To start using this program, create the books.txt file with just a simple book. The name of the book is stored in the first line. For example.

books.txt

Code: Select all

Name of bookþFirst line of book.þSecond line of book.

This program is just a proof of concept; it lacks multiple details that are necessary to convert it in a fully working and robust application.

Antonio

Thor
Posts: 43
Joined: 31 Mar 2016 15:02

Re: Processing text files with very large lines via FOR /F command

#2 Post by Thor » 27 Mar 2017 11:20

Hi Aacini,

I have the following book called "Books.txt" (enclosed)
When I run your batch file which I call "book.bat", I've got the following menu:

Available books:

1- Book Name 1
2- Book Name 2
3- Book Name 3

Enter book number (4 to add a new book): 1
'/d' is not recognized as an internal or external command,
operable program or batch file.


Press any key to continue . . .

I've got the error as above do you know why?
Attachments
Books.zip
(339 Bytes) Downloaded 445 times

pieh-ejdsch
Posts: 240
Joined: 04 Mar 2014 11:14
Location: germany

Re: Processing text files with very large lines via FOR /F command

#3 Post by pieh-ejdsch » 27 Mar 2017 13:03

I think the idea is very good.
Like a sort of library.
To read the books correctly, the delayed expansion of variables must be deactivated.
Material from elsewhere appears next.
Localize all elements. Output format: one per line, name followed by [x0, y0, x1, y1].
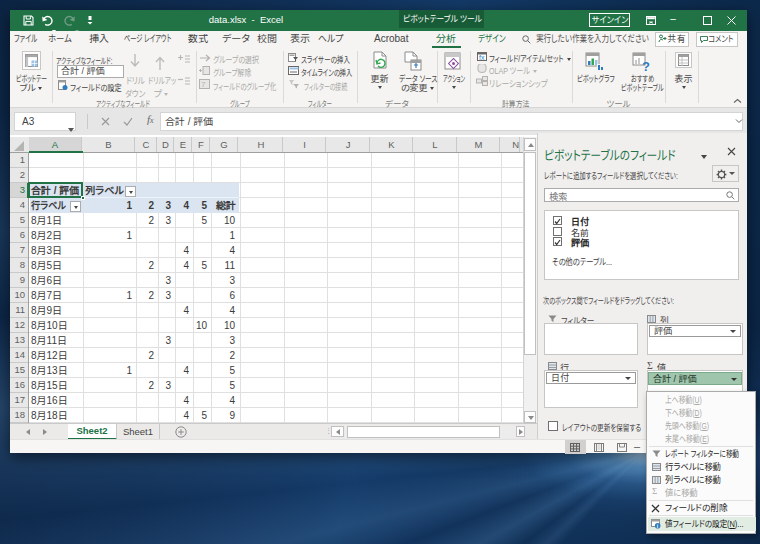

And in each row read and processed they are reactivated after the row has been set. Otherwise the exclamation marks will not be considered. All variables that are set inside the line to be processed must be reset with a variable transfer in an extension to be deactivated.
The lines beginning with semicolon are ignored and not read. They must be set to nothing with a line end character (EOL).
The empty lines are currently not considered, they must be treated separately in order to include them.
If an existing file is selected as a new book in the Existing Folder, this file must be read only and not deleted after the import.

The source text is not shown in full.